Find and copy each line of the records where the string "management" shows up.

(Page layout parsing data)
..............................
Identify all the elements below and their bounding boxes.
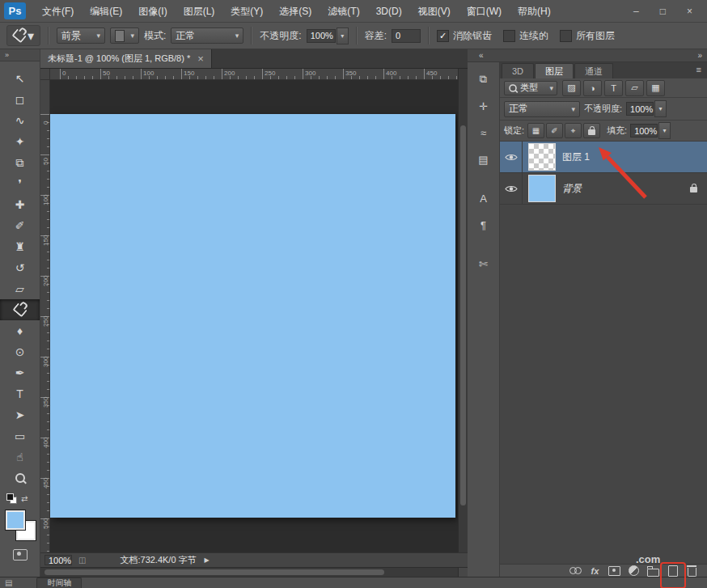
layer-blend-mode-select[interactable]: 正常 ▾ — [504, 101, 580, 117]
contiguous-checkbox[interactable]: 连续的 — [503, 29, 548, 43]
canvas[interactable] — [50, 114, 455, 518]
timeline-tab[interactable]: 时间轴 — [36, 577, 82, 588]
document-tab[interactable]: 未标题-1 @ 100% (图层 1, RGB/8) * × — [40, 49, 212, 68]
lock-all-icon[interactable] — [583, 123, 600, 138]
swap-colors-icon[interactable]: ⇄ — [21, 494, 28, 503]
zoom-tool[interactable] — [0, 467, 40, 489]
panel-opacity-input[interactable]: 100% ▾ — [626, 100, 667, 117]
paragraph-panel-icon[interactable]: ¶ — [472, 215, 495, 235]
default-colors-icon[interactable] — [6, 493, 17, 504]
menu-item-8[interactable]: 视图(V) — [410, 0, 459, 23]
panel-menu-icon[interactable]: ≡ — [696, 65, 701, 74]
antialias-checkbox[interactable]: ✓消除锯齿 — [437, 29, 492, 43]
chevron-down-icon[interactable]: ▾ — [658, 122, 671, 139]
filter-shape-layers-icon[interactable]: ▱ — [625, 80, 644, 96]
history-brush-tool[interactable]: ↺ — [0, 257, 40, 278]
menu-item-7[interactable]: 3D(D) — [368, 0, 410, 23]
opacity-input[interactable]: 100% ▾ — [307, 27, 349, 44]
close-button[interactable]: × — [687, 6, 692, 17]
pattern-picker[interactable]: ▾ — [110, 27, 139, 44]
horizontal-scrollbar-thumb[interactable] — [44, 569, 384, 575]
opacity-value[interactable]: 100% — [307, 29, 336, 43]
menu-item-10[interactable]: 帮助(H) — [510, 0, 559, 23]
lock-transparency-icon[interactable]: ▦ — [527, 123, 544, 138]
dodge-tool[interactable]: ⊙ — [0, 341, 40, 362]
layer-visibility-toggle[interactable] — [500, 173, 523, 204]
layer-thumbnail[interactable] — [528, 143, 556, 171]
contiguous-checkbox-box[interactable] — [503, 30, 515, 42]
filter-adjustment-layers-icon[interactable]: ◑ — [583, 80, 602, 96]
antialias-checkbox-box[interactable]: ✓ — [437, 30, 449, 42]
chevron-down-icon[interactable]: ▾ — [337, 27, 349, 44]
panel-tab-layers[interactable]: 图层 — [535, 63, 574, 78]
fill-value[interactable]: 100% — [630, 124, 658, 137]
panel-opacity-value[interactable]: 100% — [626, 102, 654, 116]
eraser-tool[interactable]: ▱ — [0, 278, 40, 299]
zoom-level-input[interactable]: 100% — [44, 555, 72, 565]
filter-pixel-layers-icon[interactable]: ▨ — [562, 80, 581, 96]
paths-panel-icon[interactable]: ≈ — [472, 123, 495, 142]
collapse-panels-button[interactable]: » — [697, 51, 701, 60]
blend-mode-select[interactable]: 正常 ▾ — [171, 27, 243, 44]
foreground-color-swatch[interactable] — [6, 510, 25, 530]
properties-panel-icon[interactable]: ⧉ — [472, 70, 495, 89]
horizontal-ruler[interactable]: 050100150200250300350400450 — [50, 69, 468, 80]
lock-position-icon[interactable]: ⌖ — [565, 123, 582, 138]
blur-tool[interactable]: ♦ — [0, 320, 40, 341]
rectangle-tool[interactable]: ▭ — [0, 425, 40, 446]
pen-tool[interactable]: ✒ — [0, 362, 40, 383]
fill-input[interactable]: 100% ▾ — [630, 122, 671, 139]
path-selection-tool[interactable]: ➤ — [0, 404, 40, 425]
all-layers-checkbox-box[interactable] — [560, 30, 572, 42]
character-panel-icon[interactable]: A — [472, 188, 495, 208]
fill-source-select[interactable]: 前景 ▾ — [57, 27, 105, 44]
menu-item-9[interactable]: 窗口(W) — [459, 0, 510, 23]
healing-brush-tool[interactable]: ✚ — [0, 194, 40, 215]
new-layer-button[interactable] — [667, 565, 679, 577]
toolbar-collapse-button[interactable]: » — [0, 49, 40, 61]
layer-filter-select[interactable]: 类型 ▾ — [504, 81, 557, 95]
lock-pixels-icon[interactable]: ✐ — [546, 123, 563, 138]
new-adjustment-layer-button[interactable] — [628, 565, 640, 577]
chevron-down-icon[interactable]: ▾ — [654, 100, 667, 117]
layer-style-button[interactable]: fx — [589, 565, 601, 577]
tool-preset-picker[interactable]: ▾ — [6, 25, 40, 46]
collapse-icon-strip-button[interactable]: « — [479, 51, 482, 60]
panel-tab-3d[interactable]: 3D — [502, 63, 534, 78]
eyedropper-tool[interactable]: ❜ — [0, 173, 40, 194]
canvas-viewport[interactable] — [50, 80, 458, 552]
maximize-button[interactable]: □ — [660, 6, 666, 17]
layer-row-1[interactable]: 背景 — [500, 173, 707, 205]
hand-tool[interactable]: ☝ — [0, 446, 40, 467]
quick-mask-button[interactable] — [13, 549, 28, 561]
menu-item-4[interactable]: 类型(Y) — [222, 0, 271, 23]
lasso-tool[interactable]: ∿ — [0, 110, 40, 131]
filter-smart-objects-icon[interactable]: ▦ — [646, 80, 665, 96]
crop-tool[interactable]: ⧉ — [0, 152, 40, 173]
link-layers-button[interactable] — [569, 565, 582, 577]
clone-stamp-tool[interactable]: ♜ — [0, 236, 40, 257]
status-popup-arrow[interactable]: ▶ — [205, 556, 210, 564]
close-tab-icon[interactable]: × — [197, 53, 204, 65]
delete-layer-button[interactable] — [686, 565, 698, 577]
paint-bucket-tool[interactable] — [0, 299, 40, 320]
move-tool[interactable]: ↖ — [0, 68, 40, 89]
type-tool[interactable]: T — [0, 383, 40, 404]
filter-type-layers-icon[interactable]: T — [604, 80, 623, 96]
layer-row-0[interactable]: 图层 1 — [500, 142, 707, 173]
vertical-scrollbar-thumb[interactable] — [460, 125, 466, 506]
panel-tab-channels[interactable]: 通道 — [574, 63, 613, 78]
adjustments-panel-icon[interactable]: ✛ — [472, 96, 495, 116]
minimize-button[interactable]: – — [633, 6, 639, 17]
new-group-button[interactable] — [647, 565, 659, 577]
menu-item-2[interactable]: 图像(I) — [130, 0, 175, 23]
all-layers-checkbox[interactable]: 所有图层 — [560, 29, 615, 43]
vertical-ruler[interactable]: 050100150200250300350400450500 — [40, 80, 50, 552]
layer-thumbnail[interactable] — [528, 175, 556, 202]
magic-wand-tool[interactable]: ✦ — [0, 131, 40, 152]
brush-tool[interactable]: ✐ — [0, 215, 40, 236]
rectangular-marquee-tool[interactable]: ◻ — [0, 89, 40, 110]
menu-item-3[interactable]: 图层(L) — [176, 0, 223, 23]
menu-item-6[interactable]: 滤镜(T) — [320, 0, 367, 23]
horizontal-scrollbar[interactable] — [40, 567, 458, 577]
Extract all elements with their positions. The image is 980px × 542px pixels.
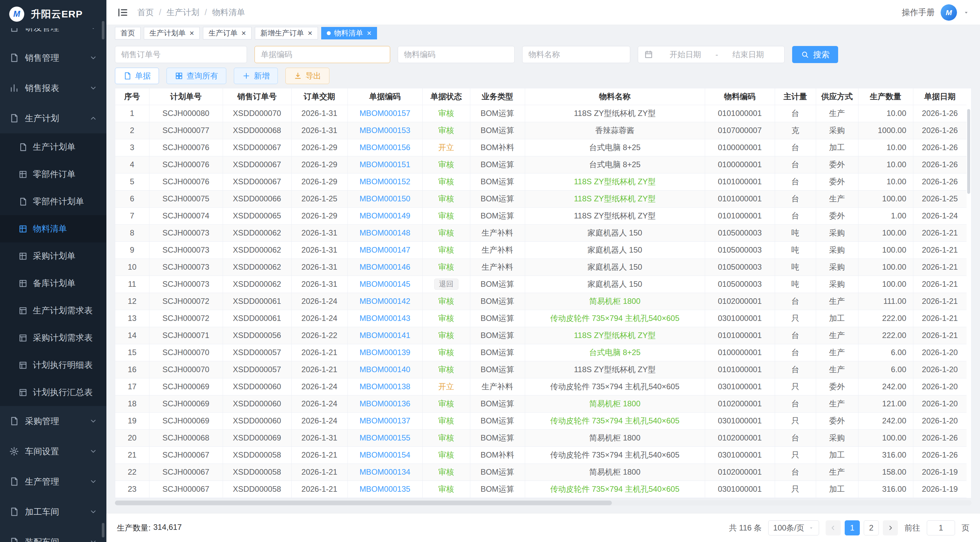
breadcrumb-item[interactable]: 物料清单 — [212, 7, 245, 18]
table-row[interactable]: 12 SCJH000072 XSDD000061 2026-1-24 MBOM0… — [115, 293, 967, 310]
doc-link[interactable]: MBOM000138 — [360, 382, 410, 391]
sidebar-scrollbar-thumb[interactable] — [102, 523, 105, 537]
doc-link[interactable]: MBOM000142 — [360, 297, 410, 306]
sidebar-item-plan-execution-summary[interactable]: 计划执行汇总表 — [0, 379, 107, 406]
page-jump-input[interactable] — [927, 520, 955, 536]
sidebar-item-purchase-plan-demand[interactable]: 采购计划需求表 — [0, 324, 107, 351]
tab-production-orders[interactable]: 生产订单 × — [203, 27, 251, 40]
breadcrumb-item[interactable]: 首页 — [137, 7, 154, 18]
table-row[interactable]: 13 SCJH000072 XSDD000061 2026-1-24 MBOM0… — [115, 310, 967, 327]
caret-down-icon[interactable] — [963, 9, 969, 16]
table-row[interactable]: 22 SCJH000067 XSDD000058 2026-1-21 MBOM0… — [115, 464, 967, 481]
vertical-scrollbar-thumb[interactable] — [967, 109, 970, 194]
next-page-button[interactable] — [883, 520, 898, 536]
table-row[interactable]: 11 SCJH000073 XSDD000062 2026-1-31 MBOM0… — [115, 276, 967, 293]
manual-link[interactable]: 操作手册 — [902, 7, 935, 18]
doc-button[interactable]: 单据 — [115, 68, 159, 84]
table-row[interactable]: 7 SCJH000074 XSDD000065 2026-1-29 MBOM00… — [115, 207, 967, 224]
doc-link[interactable]: MBOM000134 — [360, 467, 410, 476]
sidebar-item-workshop-settings[interactable]: 车间设置 — [0, 436, 107, 467]
sidebar-item-sales-reports[interactable]: 销售报表 — [0, 73, 107, 103]
table-row[interactable]: 6 SCJH000075 XSDD000066 2026-1-25 MBOM00… — [115, 190, 967, 207]
column-header[interactable]: 生产数量 — [858, 88, 913, 105]
sidebar-item-plan-execution-detail[interactable]: 计划执行明细表 — [0, 351, 107, 379]
doc-link[interactable]: MBOM000149 — [360, 211, 410, 220]
table-row[interactable]: 10 SCJH000073 XSDD000062 2026-1-31 MBOM0… — [115, 258, 967, 276]
doc-link[interactable]: MBOM000156 — [360, 143, 410, 152]
tab-new-production-order[interactable]: 新增生产订单 × — [255, 27, 318, 40]
column-header[interactable]: 销售订单号 — [223, 88, 291, 105]
sidebar-item-purchase-management[interactable]: 采购管理 — [0, 406, 107, 436]
column-header[interactable]: 主计量 — [775, 88, 816, 105]
close-icon[interactable]: × — [308, 29, 312, 37]
table-row[interactable]: 18 SCJH000069 XSDD000060 2026-1-24 MBOM0… — [115, 395, 967, 412]
doc-link[interactable]: MBOM000153 — [360, 126, 410, 135]
doc-link[interactable]: MBOM000145 — [360, 279, 410, 289]
page-size-select[interactable]: 100条/页 — [768, 520, 819, 536]
sidebar-item-production-management[interactable]: 生产管理 — [0, 467, 107, 497]
doc-link[interactable]: MBOM000150 — [360, 194, 410, 203]
column-header[interactable]: 单据日期 — [913, 88, 967, 105]
table-row[interactable]: 17 SCJH000069 XSDD000060 2026-1-24 MBOM0… — [115, 378, 967, 395]
table-row[interactable]: 4 SCJH000076 XSDD000067 2026-1-29 MBOM00… — [115, 156, 967, 173]
search-button[interactable]: 搜索 — [792, 46, 838, 63]
doc-link[interactable]: MBOM000139 — [360, 348, 410, 357]
column-header[interactable]: 订单交期 — [291, 88, 347, 105]
query-all-button[interactable]: 查询所有 — [167, 68, 226, 84]
doc-link[interactable]: MBOM000136 — [360, 399, 410, 408]
column-header[interactable]: 单据状态 — [422, 88, 470, 105]
horizontal-scrollbar-thumb[interactable] — [115, 501, 612, 505]
column-header[interactable]: 物料名称 — [525, 88, 705, 105]
close-icon[interactable]: × — [189, 29, 194, 37]
sidebar-scrollbar-thumb[interactable] — [102, 21, 105, 40]
sidebar-item-production-planning[interactable]: 生产计划 — [0, 103, 107, 133]
sidebar-item-assembly-workshop[interactable]: 装配车间 — [0, 527, 107, 542]
doc-link[interactable]: MBOM000146 — [360, 263, 410, 271]
doc-link[interactable]: MBOM000143 — [360, 314, 410, 322]
breadcrumb-item[interactable]: 生产计划 — [167, 7, 199, 18]
tab-production-plan-orders[interactable]: 生产计划单 × — [144, 27, 200, 40]
material-code-input[interactable] — [398, 46, 515, 63]
table-row[interactable]: 3 SCJH000076 XSDD000067 2026-1-29 MBOM00… — [115, 139, 967, 156]
doc-link[interactable]: MBOM000154 — [360, 450, 410, 459]
close-icon[interactable]: × — [242, 29, 246, 37]
horizontal-scrollbar[interactable] — [115, 500, 972, 505]
doc-code-input[interactable] — [255, 46, 390, 63]
date-range-picker[interactable]: 开始日期 - 结束日期 — [638, 46, 784, 63]
doc-link[interactable]: MBOM000141 — [360, 331, 410, 340]
tab-material-list[interactable]: 物料清单 × — [321, 27, 377, 40]
sidebar-item-production-plan-orders[interactable]: 生产计划单 — [0, 133, 107, 161]
doc-link[interactable]: MBOM000148 — [360, 228, 410, 237]
table-row[interactable]: 20 SCJH000068 XSDD000069 2026-1-31 MBOM0… — [115, 429, 967, 446]
doc-link[interactable]: MBOM000157 — [360, 109, 410, 118]
doc-link[interactable]: MBOM000155 — [360, 433, 410, 442]
table-row[interactable]: 19 SCJH000069 XSDD000060 2026-1-24 MBOM0… — [115, 412, 967, 429]
export-button[interactable]: 导出 — [285, 68, 329, 84]
sidebar-item-parts-orders[interactable]: 零部件订单 — [0, 161, 107, 188]
sidebar-item-production-plan-demand[interactable]: 生产计划需求表 — [0, 297, 107, 324]
sidebar-item-parts-plan-orders[interactable]: 零部件计划单 — [0, 188, 107, 215]
column-header[interactable]: 计划单号 — [149, 88, 223, 105]
avatar[interactable]: M — [940, 4, 957, 21]
doc-link[interactable]: MBOM000140 — [360, 365, 410, 374]
column-header[interactable]: 序号 — [115, 88, 149, 105]
column-header[interactable]: 业务类型 — [470, 88, 525, 105]
add-button[interactable]: 新增 — [234, 68, 278, 84]
column-header[interactable]: 物料编码 — [705, 88, 775, 105]
table-row[interactable]: 15 SCJH000070 XSDD000057 2026-1-21 MBOM0… — [115, 344, 967, 361]
hamburger-icon[interactable] — [117, 6, 129, 18]
sidebar-item-purchase-plan-orders[interactable]: 采购计划单 — [0, 242, 107, 270]
doc-link[interactable]: MBOM000147 — [360, 245, 410, 254]
table-row[interactable]: 16 SCJH000070 XSDD000057 2026-1-21 MBOM0… — [115, 361, 967, 378]
doc-link[interactable]: MBOM000151 — [360, 160, 410, 169]
doc-link[interactable]: MBOM000135 — [360, 485, 410, 493]
tab-home[interactable]: 首页 — [115, 27, 140, 40]
table-row[interactable]: 8 SCJH000073 XSDD000062 2026-1-31 MBOM00… — [115, 224, 967, 241]
sidebar-item-processing-workshop[interactable]: 加工车间 — [0, 497, 107, 527]
table-row[interactable]: 23 SCJH000067 XSDD000058 2026-1-21 MBOM0… — [115, 481, 967, 497]
doc-link[interactable]: MBOM000152 — [360, 177, 410, 186]
page-button-2[interactable]: 2 — [864, 520, 879, 536]
sidebar-item-stock-plan-orders[interactable]: 备库计划单 — [0, 270, 107, 297]
prev-page-button[interactable] — [826, 520, 841, 536]
sidebar-item-material-list[interactable]: 物料清单 — [0, 215, 107, 242]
..............................
RESULT OF THIS EXERCISE >>
sidebar-item-purchase-management[interactable]: 采购管理 — [0, 406, 107, 436]
sidebar-item-production-management[interactable]: 生产管理 — [0, 467, 107, 497]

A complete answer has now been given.